The consultation will look at ways of ensuring people in Scotland continue to receive passported benefits – those which are devolved –once the reforms being pursued by the UK government take effect.
Passported benefits are a range of Scottish Government- controlled benefits like free school lunches and concessionary travel which people are eligible for if they receive one or more UK welfare benefit.
The Scottish Government will also consult in the autumn, via a series of stakeholder meetings and policy events, on the immediate changes required to maintain access to passported benefits. These events will take place as soon as the UK Government publishes its full suite of regulations for the new Universal Credit and Personal Independence Payment.
The consultation was launched as the Welfare Reform (Further Provision) (Scotland) Bill passed the final stage of the Parliamentary process. The bill was necessary to ensure that passported benefits can continue once the Westminster reforms take effect from April 2013.
Health Secretary Nicola Sturgeon said:
“My vision is for a progressive welfare system that reflects our nation’s values and ensures fair and decent support for all our people.

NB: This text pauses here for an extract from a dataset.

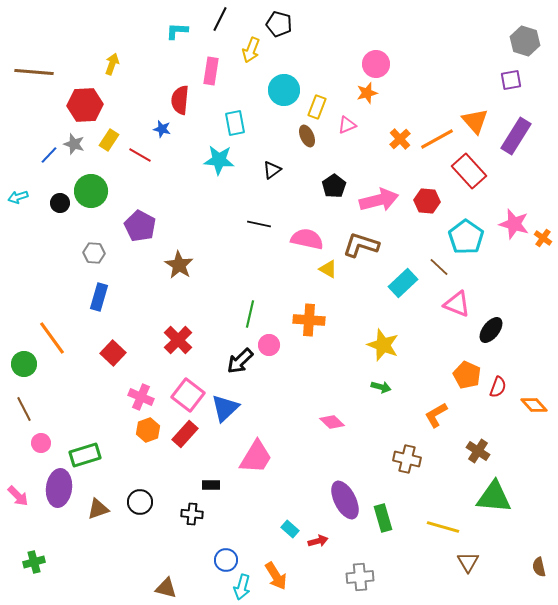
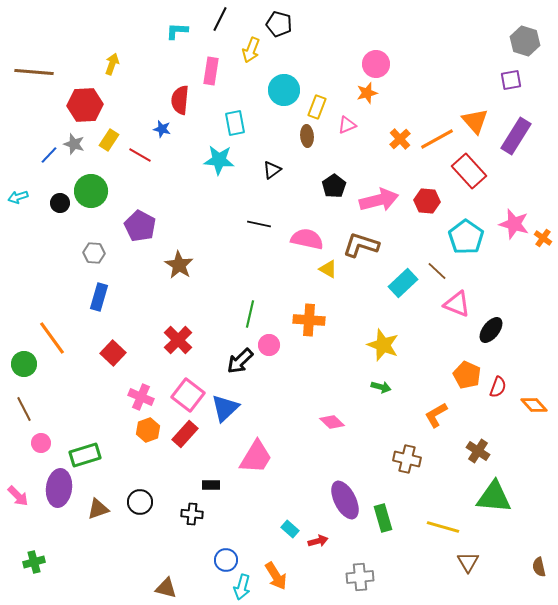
brown ellipse at (307, 136): rotated 20 degrees clockwise
brown line at (439, 267): moved 2 px left, 4 px down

“However, because of the Westminster Government’s reforms to the welfare system, there are challenges ahead for us in ensuring continued access to those who most need the benefits that the Scottish Government does control. The criteria that we currently use to assess eligibility to free school meals and other Scottish Government benefits will no longer be available to us, and we must think afresh.

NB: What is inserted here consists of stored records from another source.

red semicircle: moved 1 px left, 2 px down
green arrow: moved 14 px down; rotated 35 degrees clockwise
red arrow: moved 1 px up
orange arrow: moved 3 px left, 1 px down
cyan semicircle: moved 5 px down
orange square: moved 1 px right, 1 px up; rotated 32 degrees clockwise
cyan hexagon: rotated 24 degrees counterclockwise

“We are determined to take whatever steps are necessary to ensure we maintain access to passported benefits for the same groups of people who receive them now. We also have an opportunity to identify where we can deliver these services in more transparent and efficient ways.
“Passported benefits have developed in an ad-hoc manner so I believe the time is ripe to ensure that Scotland has the range of benefits which meets the needs of our people, delivered in ways that make sense to those who receive them.”
Speaking about the passing of the Welfare Reform Bill, Ms Sturgeon said:
“I’m glad that my parliamentary colleagues have voted through these measures, which will help mitigate against the changes being brought in by the UK government, measures which will penalise the most vulnerable in our society. The Scottish Government will continue to do all it can to protect Scots from the impact of these reforms.”
The Scottish Parliament refused legislative consent to the UK Welfare Reform Bill, now a UK Act. This meant that the Welfare Reform (Future Provisions) (Scotland) Bill became necessary to ensure that passported benefits could continue.